### Records shown
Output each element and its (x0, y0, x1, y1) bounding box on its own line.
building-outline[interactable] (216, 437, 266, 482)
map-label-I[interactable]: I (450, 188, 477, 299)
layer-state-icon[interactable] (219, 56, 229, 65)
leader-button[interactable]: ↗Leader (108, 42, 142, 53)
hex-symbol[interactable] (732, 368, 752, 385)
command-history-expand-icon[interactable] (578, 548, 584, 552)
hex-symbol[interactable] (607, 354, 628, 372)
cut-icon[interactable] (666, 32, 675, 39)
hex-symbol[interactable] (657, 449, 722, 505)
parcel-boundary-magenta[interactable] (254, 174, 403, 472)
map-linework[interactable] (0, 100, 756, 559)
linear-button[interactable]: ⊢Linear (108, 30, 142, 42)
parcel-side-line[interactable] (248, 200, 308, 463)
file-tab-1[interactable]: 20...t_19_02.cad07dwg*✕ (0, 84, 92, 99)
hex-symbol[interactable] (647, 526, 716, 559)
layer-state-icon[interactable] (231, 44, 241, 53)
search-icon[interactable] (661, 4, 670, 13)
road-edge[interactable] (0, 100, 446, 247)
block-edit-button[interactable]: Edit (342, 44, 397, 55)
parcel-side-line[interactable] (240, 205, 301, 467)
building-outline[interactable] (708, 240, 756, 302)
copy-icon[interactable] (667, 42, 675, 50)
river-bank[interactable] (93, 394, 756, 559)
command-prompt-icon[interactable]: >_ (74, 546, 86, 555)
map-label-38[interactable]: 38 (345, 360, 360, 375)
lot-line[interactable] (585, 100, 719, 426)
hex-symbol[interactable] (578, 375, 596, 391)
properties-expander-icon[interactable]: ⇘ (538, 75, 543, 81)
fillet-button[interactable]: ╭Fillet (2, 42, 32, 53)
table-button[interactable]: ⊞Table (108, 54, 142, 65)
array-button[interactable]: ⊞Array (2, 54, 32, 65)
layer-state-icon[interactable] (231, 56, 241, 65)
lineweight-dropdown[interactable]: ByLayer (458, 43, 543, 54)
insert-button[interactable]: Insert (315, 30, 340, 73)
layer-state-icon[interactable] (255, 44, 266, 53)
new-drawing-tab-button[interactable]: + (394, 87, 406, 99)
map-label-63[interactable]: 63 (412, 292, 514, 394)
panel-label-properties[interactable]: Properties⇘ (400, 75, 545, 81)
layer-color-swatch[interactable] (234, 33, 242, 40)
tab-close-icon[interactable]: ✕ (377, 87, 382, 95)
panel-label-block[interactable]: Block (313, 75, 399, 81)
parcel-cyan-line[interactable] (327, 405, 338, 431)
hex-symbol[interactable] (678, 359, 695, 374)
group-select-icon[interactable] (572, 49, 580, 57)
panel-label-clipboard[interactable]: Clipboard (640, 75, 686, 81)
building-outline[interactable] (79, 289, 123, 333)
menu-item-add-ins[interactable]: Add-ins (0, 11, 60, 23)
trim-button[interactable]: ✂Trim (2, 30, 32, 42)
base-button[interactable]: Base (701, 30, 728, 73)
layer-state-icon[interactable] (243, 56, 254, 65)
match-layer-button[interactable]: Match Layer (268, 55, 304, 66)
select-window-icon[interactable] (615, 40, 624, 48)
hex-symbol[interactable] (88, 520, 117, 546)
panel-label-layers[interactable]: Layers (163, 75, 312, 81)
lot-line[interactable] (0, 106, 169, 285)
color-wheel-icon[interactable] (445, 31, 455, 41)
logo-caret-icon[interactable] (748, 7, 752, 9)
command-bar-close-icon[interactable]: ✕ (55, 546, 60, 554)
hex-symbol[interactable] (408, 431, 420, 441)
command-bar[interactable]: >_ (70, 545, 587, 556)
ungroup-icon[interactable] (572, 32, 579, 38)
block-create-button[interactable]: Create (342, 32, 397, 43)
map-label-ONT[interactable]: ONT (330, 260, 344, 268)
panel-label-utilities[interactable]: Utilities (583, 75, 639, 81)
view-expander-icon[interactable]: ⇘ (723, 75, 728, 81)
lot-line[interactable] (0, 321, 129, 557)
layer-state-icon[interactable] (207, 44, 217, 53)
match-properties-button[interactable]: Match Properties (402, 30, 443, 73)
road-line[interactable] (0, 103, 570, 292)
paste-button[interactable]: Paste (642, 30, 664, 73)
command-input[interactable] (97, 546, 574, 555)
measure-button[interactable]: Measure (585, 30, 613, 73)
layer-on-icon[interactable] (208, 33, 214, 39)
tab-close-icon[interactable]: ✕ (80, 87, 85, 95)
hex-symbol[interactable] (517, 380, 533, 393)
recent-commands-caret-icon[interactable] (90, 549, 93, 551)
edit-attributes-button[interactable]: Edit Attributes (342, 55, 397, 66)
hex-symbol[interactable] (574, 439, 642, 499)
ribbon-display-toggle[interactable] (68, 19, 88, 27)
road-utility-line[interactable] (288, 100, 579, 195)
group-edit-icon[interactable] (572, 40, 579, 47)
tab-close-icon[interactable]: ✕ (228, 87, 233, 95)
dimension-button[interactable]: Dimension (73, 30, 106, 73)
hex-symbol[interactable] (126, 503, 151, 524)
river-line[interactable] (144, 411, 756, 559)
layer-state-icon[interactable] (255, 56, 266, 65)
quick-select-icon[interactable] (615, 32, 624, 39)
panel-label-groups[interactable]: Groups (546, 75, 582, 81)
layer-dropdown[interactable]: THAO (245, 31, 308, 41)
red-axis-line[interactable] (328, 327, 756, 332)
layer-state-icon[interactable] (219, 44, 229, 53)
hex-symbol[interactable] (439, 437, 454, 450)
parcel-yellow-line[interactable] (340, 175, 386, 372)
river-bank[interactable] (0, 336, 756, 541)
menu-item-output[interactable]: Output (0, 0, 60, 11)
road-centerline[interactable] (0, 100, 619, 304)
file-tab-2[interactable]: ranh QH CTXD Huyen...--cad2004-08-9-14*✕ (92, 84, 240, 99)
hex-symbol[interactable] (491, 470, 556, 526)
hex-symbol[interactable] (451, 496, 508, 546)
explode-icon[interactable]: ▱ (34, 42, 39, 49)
######
▸ **Work to complete**
Pull out all lines from the entries above that include the word "Match".

▸ **Written solution**
match-layer-button[interactable]: Match Layer (268, 55, 304, 66)
match-properties-button[interactable]: Match Properties (402, 30, 443, 73)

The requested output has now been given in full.